Raina J. León
Raina J. León is a Black and Afro-Boricua poet and educator. Originally from Philadelphia, she holds an MFA in poetry from Saint Mary’s College of California and a PhD in education from the University of North Carolina at Chapel Hill.
León’s first collection of poetry, Canticle of Idols (CW Books, 2008), was a finalist for both the Cave Canem First Book Poetry Prize and the Andrés Montoya Poetry Prize. She is also the author of sombra : (dis)locate (Salmon Poetry, 2016) and Boogeyman Dawn (Salmon Poetry, 2013), a finalist for the Naomi Long Madgett Prize.

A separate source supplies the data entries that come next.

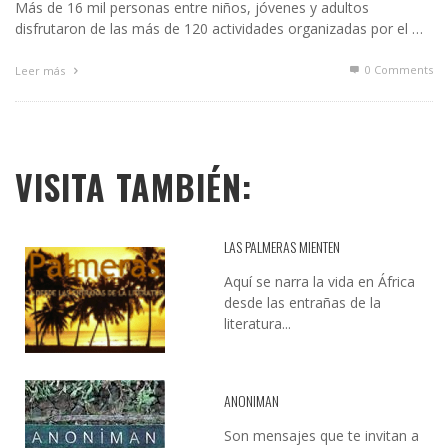
Más de 16 mil personas entre niños, jóvenes y adultos
disfrutaron de las más de 120 actividades organizadas por el …
0 Comments
Leer más
VISITA TAMBIÉN:
LAS PALMERAS MIENTEN
Aquí se narra la vida en África
desde las entrañas de la
literatura...
ANONIMAN
Son mensajes que te invitan a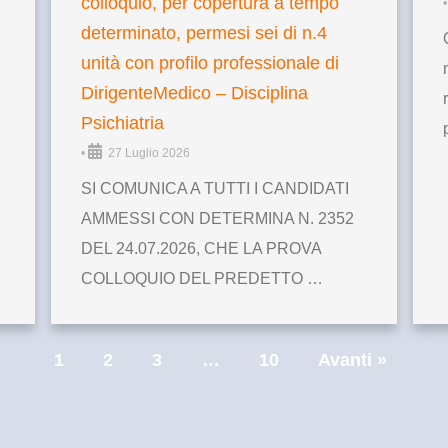
colloquio, per copertura a tempo
•
determinato, permesi sei di n.4
unità con profilo professionale di
DirigenteMedico – Disciplina
Psichiatria
•
27 Luglio 2026
SI COMUNICA A TUTTI I CANDIDATI
AMMESSI CON DETERMINA N. 2352
DEL 24.07.2026, CHE LA PROVA
COLLOQUIO DEL PREDETTO …
1
2
3
…
10
Avanti »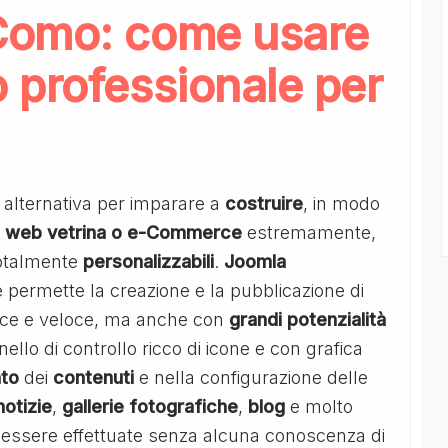
Como: come usare
 professionale per
 alternativa per imparare a
costruire
, in modo
ti web vetrina o e-Commerce
estremamente,
otalmente
personalizzabili
.
Joomla
permette la creazione e la pubblicazione di
plice e veloce, ma anche con
grandi
potenzialità
ello di controllo ricco di icone e con grafica
nto
dei
contenuti
e nella configurazione delle
notizie
,
gallerie fotografiche
,
blog
e molto
o essere effettuate senza alcuna conoscenza di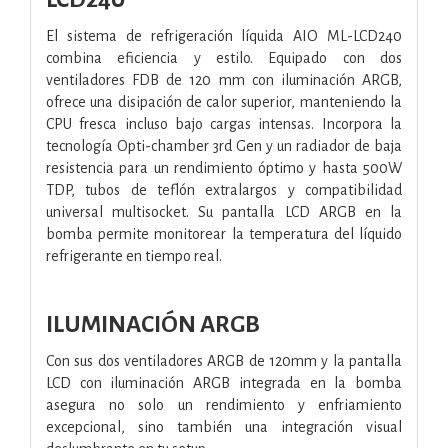
El sistema de refrigeración líquida AIO ML-LCD240
combina eficiencia y estilo. Equipado con dos
ventiladores FDB de 120 mm con iluminación ARGB,
ofrece una disipación de calor superior, manteniendo la
CPU fresca incluso bajo cargas intensas. Incorpora la
tecnología Opti-chamber 3rd Gen y un radiador de baja
resistencia para un rendimiento óptimo y hasta 500W
TDP, tubos de teflón extralargos y compatibilidad
universal multisocket. Su pantalla LCD ARGB en la
bomba permite monitorear la temperatura del líquido
refrigerante en tiempo real.
ILUMINACIÓN ARGB
Con sus dos ventiladores ARGB de 120mm y la pantalla
LCD con iluminación ARGB integrada en la bomba
asegura no solo un rendimiento y enfriamiento
excepcional, sino también una integración visual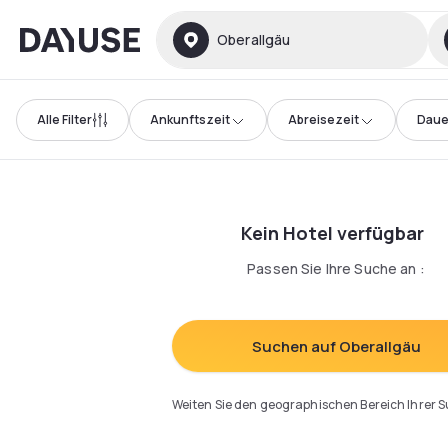
Dayuse
Oberallgäu
Alle Filter
Ankunftszeit
Abreisezeit
Daue
Kein Hotel verfügbar
Passen Sie Ihre Suche an
:
Suchen auf Oberallgäu
Weiten Sie den geographischen Bereich Ihrer 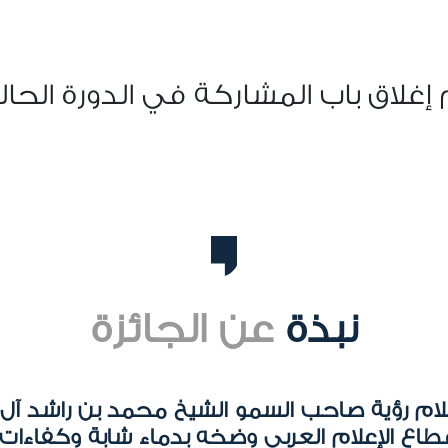
إغلاق باب المشاركة في الدورة الحال
نبذة
عن الجائزة
علام رؤية صاحب السمو الشيخ محمد بن راشد آل
اع الإعلام العربي وضخه بدماء شابة وكفاءات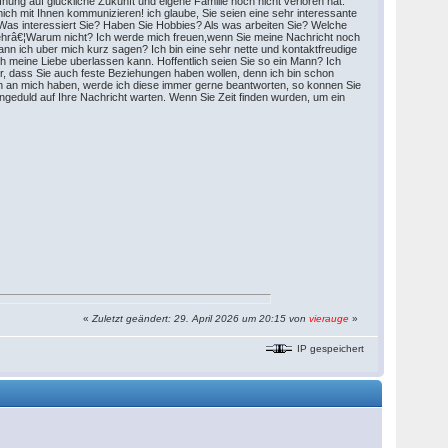
ffnung auf gluckliche Zukunft und eigene Familie noch nicht verloren hat.
ich mit Ihnen kommunizieren! ich glaube, Sie seien eine sehr interessante
 Was interessiert Sie? Haben Sie Hobbies? Als was arbeiten Sie? Welche
ehrâ€¦Warum nicht? Ich werde mich freuen,wenn Sie meine Nachricht noch
nn ich uber mich kurz sagen? Ich bin eine sehr nette und kontaktfreudige
ich meine Liebe uberlassen kann. Hoffentlich seien Sie so ein Mann? Ich
r, dass Sie auch feste Beziehungen haben wollen, denn ich bin schon
n an mich haben, werde ich diese immer gerne beantworten, so konnen Sie
 Ungeduld auf Ihre Nachricht warten. Wenn Sie Zeit finden wurden, um ein
«
Zuletzt geändert: 29. April 2026 um 20:15 von
vierauge
»
IP gespeichert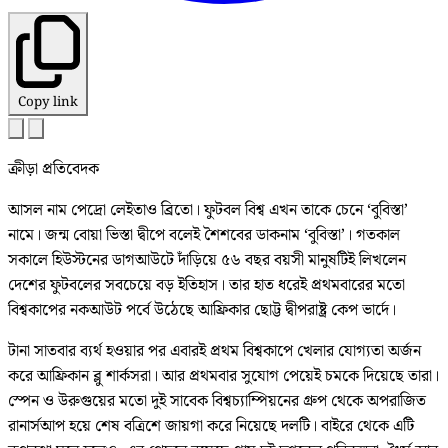
Copy link
ক্রীড়া প্রতিবেদক
আসল নাম পেদ্রো লেইতাও ব্রিতো। ফুটবল বিশ্ব এখন তাকে চেনে ‘বুবিস্তা’
নামে। জন্ম বোয়া ভিস্তা দ্বীপে বলেই শৈশবের ডাকনাম ‘বুবিস্তা’। গতকাল
সকালে হিউস্টনের ডাগআউটে দাঁড়িয়ে ৫৬ বছর বয়সী মানুষটিই লিখলেন
দেশের ফুটবলের সবচেয়ে বড় ইতিহাস। তার হাত ধরেই প্রথমবারের মতো
বিশ্বকাপের নকআউট পর্বে উঠেছে আফ্রিকার ছোট্ট দ্বীপরাষ্ট্র কেপ ভার্দে।
টানা সাতবার ব্যর্থ হওয়ার পর এবারই প্রথম বিশ্বকাপে খেলার যোগ্যতা অর্জন
করে আফ্রিকান ব্লু শার্কসরা। আর প্রথমবার সুযোগ পেয়েই চমকে দিয়েছে তারা।
স্পেন ও উরুগুয়ের মতো দুই সাবেক বিশ্বচ্যাম্পিয়নের গ্রুপ থেকে অপরাজিত
রানার্সআপ হয়ে শেষ বত্রিশে জায়গা করে নিয়েছে দলটি। বাইরে থেকে এটি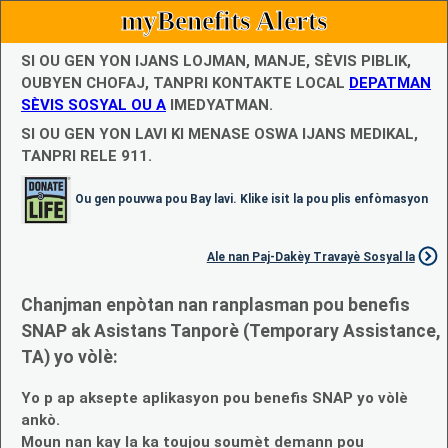
myBenefits Alerts
SI OU GEN YON IJANS LOJMAN, MANJE, SÈVIS PIBLIK,
OUBYEN CHOFAJ, TANPRI KONTAKTE LOCAL
DEPATMAN
SÈVIS SOSYAL OU A
IMEDYATMAN.
SI OU GEN YON LAVI KI MENASE OSWA IJANS MEDIKAL,
TANPRI RELE 911.
Ou gen pouvwa pou Bay lavi. Klike isit la pou plis enfòmasyon
Ale nan Paj-Dakèy Travayè Sosyal la
Chanjman enpòtan nan ranplasman pou benefis
SNAP ak Asistans Tanporè (Temporary Assistance,
TA) yo vòlè:
Yo p ap aksepte aplikasyon pou benefis SNAP yo vòlè
ankò.
Moun nan kay la ka toujou soumèt demann pou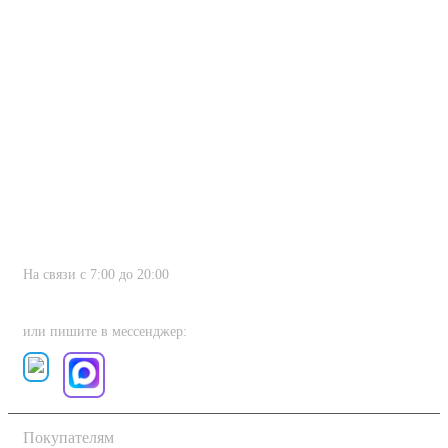
На связи с 7:00 до 20:00
8 (800) 222-80-11
или пишите в мессенджер:
Покупателям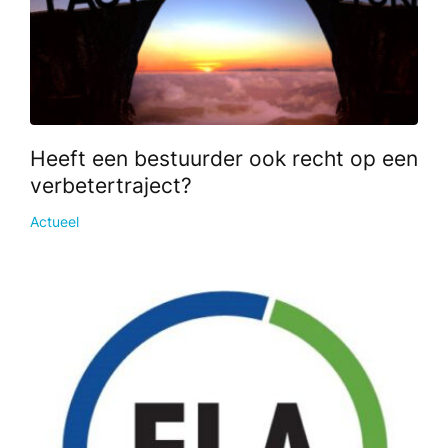
Heeft een bestuurder ook recht op een
verbetertraject?
Actueel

A member of the Carolina African American Writers Collective, Cave Canem, CantoMundo, Macondo, and The Writers Grotto and The Ruby, both in San Francisco, León has received fellowships and residencies from numerous arts institutions, including the Obsidian Foundation, Montana Artists Refuge, Macdowell, Kimmel Harding Nelson Center for the Arts, Vermont Studio Center, and the Tyrone Guthrie Centre.
A founding editor of The Acentos Review, León is a professor of creative writing at the University of Southern Maine and lives in Philadelphia, on Lenni Lenape ancestral lands.